The NHS Long Term Plan, published in 2019, confirmed that all parts of England would be served by an integrated care system from April 2021. ICSs are partnerships of NHS organisations, councils, and key partners from the voluntary, community and social enterprise sector, working together across a local area to meet health and care needs, coordinate services and improve population health. CCGs are partner organisations in the Lancashire and South Cumbria ICS, working to improve health and care services and help the 1.8 million local people live longer, healthier lives.

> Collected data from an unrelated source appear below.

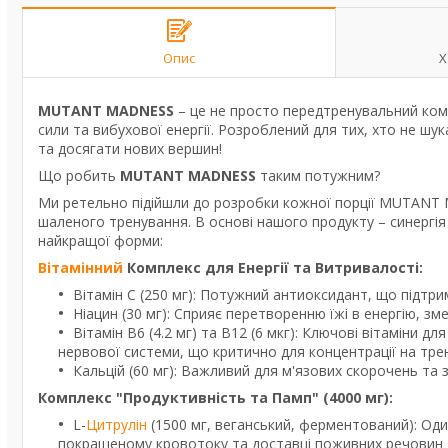
Опис
Х
MUTANT MADNESS
– це не просто передтренувальний комп
сили та вибухової енергії. Розроблений для тих, хто не
та досягати нових вершин!
Що робить
MUTANT MADNESS
таким потужним?
Ми ретельно підійшли до розробки кожної порції MUTANT
шаленого тренування. В основі нашого продукту – синергія
найкращої форми:
Вітамінний
Комплекс для Енергії та Витривалості:
Вітамін C (250 мг): Потужний антиоксидант, що підтри
Ніацин (30 мг): Сприяє перетворенню їжі в енергію, зм
Вітамін B6 (4.2 мг) та B12 (6 мкг): Ключові вітаміни
нервової системи, що критично для концентрації на трен
Кальцій (60 мг): Важливий для м'язових скорочень та з
Комплекс "Продуктивність та Памп" (4000 мг):
L-
Цитрулін
(1500 мг, веганський, ферментований): Оди
покращеному кровотоку та доставці поживних речовин д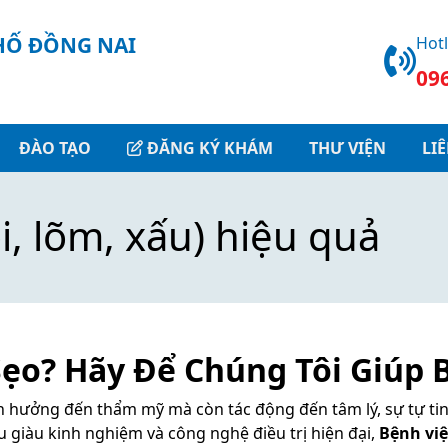
HOẠT ĐỘNG
GIỚI THIỆU
THƯ VIỆN
ĐÀO TẠO
DỊCH VỤ
HỐ ĐỒNG NAI
Hotl
09
Giới thiệu chung
Thẩm mỹ
Tin tức
Đào tạo
Hình ảnh
Ban Giám đốc
Bảng giá
Giáo dục sức khỏe
Nghiên cứu khoa học
Video
ĐÀO TẠO
ĐĂNG KÝ KHÁM
THƯ VIỆN
LI
Sơ đồ tổ chức
Xét nghiệm
Văn bản
Giáo dục truyền thông
lồi, lõm, xấu) hiệu quả
Khoa chuyên môn
Lịch khám bệnh
Phòng chức năng
Tuyển dụng
Mời thầu
ẹo? Hãy Để Chúng Tôi Giúp 
ảnh hưởng đến thẩm mỹ mà còn tác động đến tâm lý, sự tự ti
ễu giàu kinh nghiệm và công nghệ điều trị hiện đại,
Bệnh việ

NHS England and Improvement’s white paper Integrating care: Next steps to building strong and effective integrated care systems across England (February 2021) details how ICSs, and the organisations within them, will work more effectively and more collaboratively in future. It also reflects on the insight received from a range of local leaders, including the impact of the COVID-19 pandemic. The key building blocks of integrated care include strong partnerships in local places and neighbourhoods with a focus on improving the health of our population. Working at system level has already demonstrated benefits locally, such as the response to COVID-19, the new hospitals programme and managing the system’s financial deficit.
Partners in Lancashire and South Cumbria have a shared vision for the continued development of partnership working at all levels. A key step towards enabling single strategic commissioning decisions was the recent agreement to establish a Strategic Commissioning Committee, supported by a limited number of sub-committees. The national proposals are in line with the efforts being made locally to improve the health and wellbeing of the whole population, improve outcomes and quality of services and work towards the financial sustainability of local services.

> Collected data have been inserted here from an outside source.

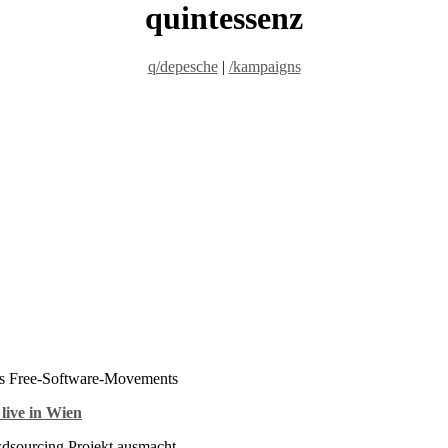
quintessenz
q/depesche
|
/kampaigns
des Free-Software-Movements
live in Wien
dsourcing Projekt ausmacht.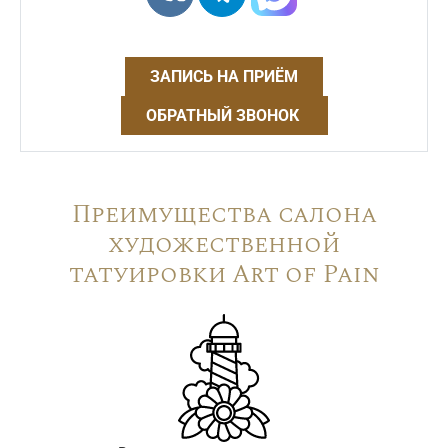
ЗАПИСЬ НА ПРИЁМ
ОБРАТНЫЙ ЗВОНОК
Преимущества салона
художественной
татуировки Art of Pain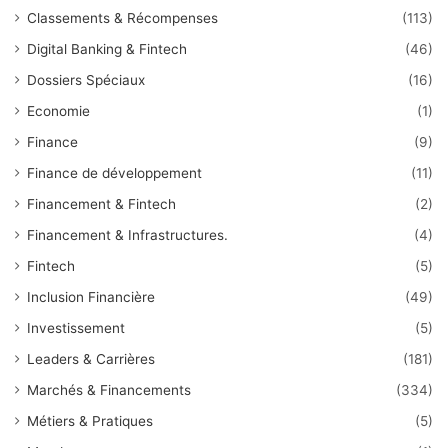
Classements & Récompenses
(113)
Digital Banking & Fintech
(46)
Dossiers Spéciaux
(16)
Economie
(1)
Finance
(9)
Finance de développement
(11)
Financement & Fintech
(2)
Financement & Infrastructures.
(4)
Fintech
(5)
Inclusion Financière
(49)
Investissement
(5)
Leaders & Carrières
(181)
Marchés & Financements
(334)
Métiers & Pratiques
(5)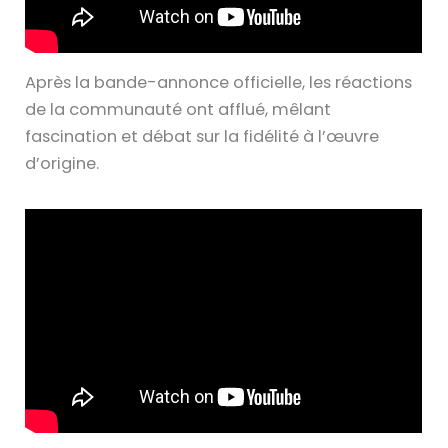
Après la bande-annonce officielle, les réactions
de la communauté ont afflué, mêlant
fascination et débat sur la fidélité à l’œuvre
d’origine.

All NHS provider trusts are expected to be part of a provider collaborative in order to help set system priorities and allocate resources. Since October 2020, the System Leaders Executive has been overseeing a System Reform Implementation plan for Lancashire and South Cumbria. The plan will include proposals for provider collaboration within acute hospitals and mental health services, plus details of the commissioning reform process.
Along with the commissioners and trusts, local authority partners are part of the senior leadership team and ICP Board which oversees the plans and decisions of each of the five Integrated Care Partnerships (ICPs) in Lancashire and South Cumbria. As strong and effective place-based partnerships, ICPs have four main roles:
- To support and develop Primary Care Networks.
- To simplify, modernise and join up health and care.
- To understand and identify people and families at risk of being left behind and to organise proactive support for them.
- To coordinate the local contribution to health, social and economic development to prevent future risks to ill-health.
This year, the Lancashire and South Cumbria Integrated Care System Board approved a core narrative for Integrated Care Partnerships and sponsored the second phase of organisational development for place-based decision-making.
In July 2019, every GP practice became a member of a Primary Care Network (PCN), working together to provide care for their local populations. During 2020/21, further national specifications were added to the Direct Enhanced Service (DES) network, including structured medications review and optimisation, enhanced health in care homes and supporting early cancer diagnosis. PCNs have been pivotal in the rollout of the COVID-19 vaccination programme, with 36 PCN vaccination centres operational across Lancashire and South Cumbria – eight on the Fylde Coast.
Partnerships across the voluntary, community, faith and social enterprise (VCFSE) sector and public services have been developing over the past three years. In Lancashire and South Cumbria, we have benefited from being involved in a number of national initiatives for learning and developing equitable partnerships. The VCFSE sector have been developing partnerships in each of the five ICPs, with a VCFSE Alliance at system level with representation from elected leaders to enable engagement at a Lancashire and South Cumbria level.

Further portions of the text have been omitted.